Program in Computational Biology and Bioinformatics, Department of Mathematics, Duke University, Durham, NC 27708, USA, Department of Medicine, Department of Pharmacology, Institute for Translational Medicine and Therapeutics, University of Pennsylvania School of Medicine, Philadelphia, PA 19104, USA and Department of Biology, Duke University, Durham, NC 27708, USA.
Bioinformatics. 2013 Dec 15;29(24):3174-80. doi: 10.1093/bioinformatics/btt541. Epub 2013 Sep 20.
To discover and study periodic processes in biological systems, we sought to identify periodic patterns in their gene expression data. We surveyed a large number of available methods for identifying periodicity in time series data and chose representatives of different mathematical perspectives that performed well on both synthetic data and biological data. Synthetic data were used to evaluate how each algorithm responds to different curve shapes, periods, phase shifts, noise levels and sampling rates. The biological datasets we tested represent a variety of periodic processes from different organisms, including the cell cycle and metabolic cycle in Saccharomyces cerevisiae, circadian rhythms in Mus musculus and the root clock in Arabidopsis thaliana.
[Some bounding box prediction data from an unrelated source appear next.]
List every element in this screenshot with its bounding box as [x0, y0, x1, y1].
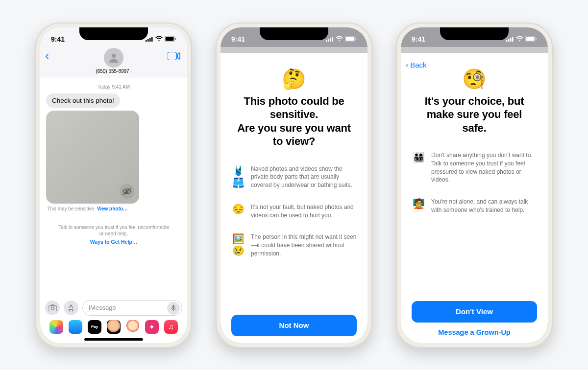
- info-row-3: 🖼️😢 The person in this might not want it…: [231, 233, 357, 257]
- svg-rect-7: [168, 52, 176, 60]
- dictation-button[interactable]: [167, 302, 180, 315]
- battery-icon: [165, 36, 176, 42]
- sensitive-warning: This may be sensitive. View photo…: [47, 206, 181, 211]
- cellular-icon: [506, 37, 514, 42]
- cellular-icon: [326, 37, 334, 42]
- svg-rect-20: [355, 38, 356, 40]
- im-sure-button[interactable]: I'm Sure: [280, 342, 308, 343]
- wifi-icon: [336, 36, 343, 42]
- counselor-emoji-icon: 🧑‍🏫: [412, 198, 425, 214]
- battery-icon: [525, 36, 537, 42]
- messages-header: ‹ (650) 555-8997›: [40, 47, 187, 77]
- sheet-heading: It's your choice, but make sure you feel…: [415, 94, 534, 135]
- phone-safety-confirm: 9:41 🤔 This photo could be sensitive. Ar…: [216, 23, 372, 348]
- view-photo-link[interactable]: View photo…: [97, 206, 128, 211]
- svg-point-12: [51, 307, 54, 310]
- svg-rect-3: [151, 37, 153, 42]
- contact-name[interactable]: (650) 555-8997›: [96, 69, 131, 74]
- status-time: 9:41: [231, 35, 245, 43]
- sheet-grabber-area: [401, 47, 548, 53]
- svg-rect-1: [147, 39, 149, 42]
- safety-sheet: ‹ Back 🧐 It's your choice, but make sure…: [401, 53, 548, 343]
- status-indicators: [506, 36, 537, 42]
- thinking-emoji-icon: 🤔: [231, 68, 357, 91]
- notch: [440, 27, 509, 40]
- dont-view-button[interactable]: Don't View: [412, 301, 537, 323]
- view-button[interactable]: View: [466, 342, 483, 343]
- svg-rect-13: [172, 305, 174, 309]
- picture-emoji-icon: 🖼️😢: [231, 233, 245, 257]
- svg-rect-0: [146, 40, 147, 42]
- ways-to-get-help-link[interactable]: Ways to Get Help…: [46, 239, 181, 245]
- svg-rect-27: [536, 38, 537, 40]
- wifi-icon: [155, 36, 163, 42]
- info-row-1: 🩱🩳 Naked photos and videos show the priv…: [231, 165, 357, 189]
- cellular-icon: [146, 37, 153, 42]
- svg-rect-21: [506, 40, 508, 42]
- family-emoji-icon: 👨‍👩‍👧‍👦: [412, 151, 425, 184]
- notch: [79, 27, 148, 40]
- back-button[interactable]: ‹ Back: [406, 61, 427, 69]
- svg-rect-16: [330, 38, 331, 42]
- not-now-button[interactable]: Not Now: [231, 315, 357, 336]
- svg-rect-22: [508, 39, 510, 42]
- swimwear-icon: 🩱🩳: [231, 165, 245, 189]
- wifi-icon: [516, 36, 523, 42]
- svg-rect-19: [346, 37, 354, 41]
- helper-text: Talk to someone you trust if you feel un…: [46, 224, 181, 237]
- sheet-grabber-area: [220, 47, 368, 53]
- info-text-2: You're not alone, and can always talk wi…: [431, 198, 537, 214]
- message-grownup-button[interactable]: Message a Grown-Up: [438, 328, 510, 336]
- message-input[interactable]: iMessage: [82, 300, 182, 316]
- appstore-app-icon[interactable]: [69, 320, 82, 334]
- safety-sheet: 🤔 This photo could be sensitive. Are you…: [220, 53, 368, 343]
- back-button[interactable]: ‹: [45, 50, 49, 62]
- home-indicator[interactable]: [84, 338, 143, 341]
- input-placeholder: iMessage: [89, 304, 116, 311]
- svg-rect-24: [512, 37, 514, 42]
- applepay-app-icon[interactable]: Pay: [88, 320, 101, 334]
- phone-safety-choice: 9:41 ‹ Back 🧐 It's your choice, but make…: [396, 23, 553, 348]
- chevron-right-icon: ›: [130, 69, 132, 74]
- safety-helper-block: Talk to someone you trust if you feel un…: [46, 224, 181, 245]
- battery-icon: [345, 36, 357, 42]
- status-indicators: [326, 36, 357, 42]
- message-timestamp: Today 9:41 AM: [46, 84, 181, 90]
- memoji-app-icon[interactable]: [107, 320, 121, 334]
- sad-emoji-icon: 😔: [231, 203, 245, 220]
- camera-button[interactable]: [45, 301, 60, 315]
- status-time: 9:41: [412, 35, 425, 43]
- info-row-1: 👨‍👩‍👧‍👦 Don't share anything you don't w…: [412, 151, 537, 184]
- info-text-1: Don't share anything you don't want to. …: [431, 151, 537, 184]
- svg-point-8: [112, 53, 116, 57]
- status-time: 9:41: [51, 35, 65, 43]
- memoji2-app-icon[interactable]: [126, 320, 140, 334]
- facetime-button[interactable]: [168, 52, 180, 62]
- blurred-sensitive-photo[interactable]: [46, 111, 139, 204]
- eye-off-icon: [120, 184, 134, 199]
- info-row-2: 😔 It's not your fault, but naked photos …: [231, 203, 357, 220]
- status-indicators: [146, 36, 176, 42]
- music-app-icon[interactable]: ♫: [164, 320, 178, 334]
- contact-avatar[interactable]: [104, 48, 123, 68]
- search-app-icon[interactable]: ✦: [145, 320, 159, 334]
- svg-rect-6: [175, 38, 176, 40]
- imessage-app-strip[interactable]: Pay ✦ ♫: [40, 319, 187, 335]
- info-text-3: The person in this might not want it see…: [251, 233, 357, 257]
- phone-messages: 9:41 ‹ (650) 555-8997› Today 9:41 AM Che…: [35, 23, 192, 348]
- notch: [260, 27, 328, 40]
- button-stack: Don't View Message a Grown-Up View: [412, 301, 537, 343]
- monocle-emoji-icon: 🧐: [412, 68, 537, 91]
- conversation-body: Today 9:41 AM Check out this photo! This…: [40, 77, 187, 249]
- svg-rect-2: [149, 38, 151, 42]
- svg-rect-14: [326, 40, 327, 42]
- incoming-message-bubble[interactable]: Check out this photo!: [46, 93, 120, 108]
- app-store-button[interactable]: [64, 301, 78, 315]
- svg-rect-5: [166, 37, 174, 41]
- sheet-heading: This photo could be sensitive. Are you s…: [234, 94, 354, 148]
- svg-rect-23: [510, 38, 512, 42]
- info-text-1: Naked photos and videos show the private…: [251, 165, 357, 189]
- button-stack: Not Now I'm Sure: [231, 315, 357, 343]
- svg-rect-15: [328, 39, 329, 42]
- photos-app-icon[interactable]: [49, 320, 63, 334]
From these results, we discovered that each algorithm had different strengths. Based on our findings, we make recommendations for selecting and applying these methods depending on the nature of the data and the periodic patterns of interest. Additionally, these results can also be used to inform the design of large-scale biological rhythm experiments so that the resulting data can be used with these algorithms to detect periodic signals more effectively.
为了发现和研究生物系统中的周期性过程,我们试图在其基因表达数据中识别周期性模式。我们调查了大量可用于识别时间序列数据中周期性的方法,并选择了在合成数据和生物数据上表现良好的不同数学观点的代表。使用合成数据来评估每个算法如何响应不同的曲线形状、周期、相位偏移、噪声水平和采样率。我们测试的生物数据集代表了来自不同生物体的各种周期性过程,包括酿酒酵母的细胞周期和代谢周期、小家鼠的昼夜节律和拟南芥的根时钟。
根据这些结果,我们发现每个算法都有不同的优势。基于我们的发现,我们根据数据的性质和感兴趣的周期性模式,推荐选择和应用这些方法。此外,这些结果还可以用于为大规模生物节律实验的设计提供信息,以便可以使用这些算法更有效地检测周期性信号。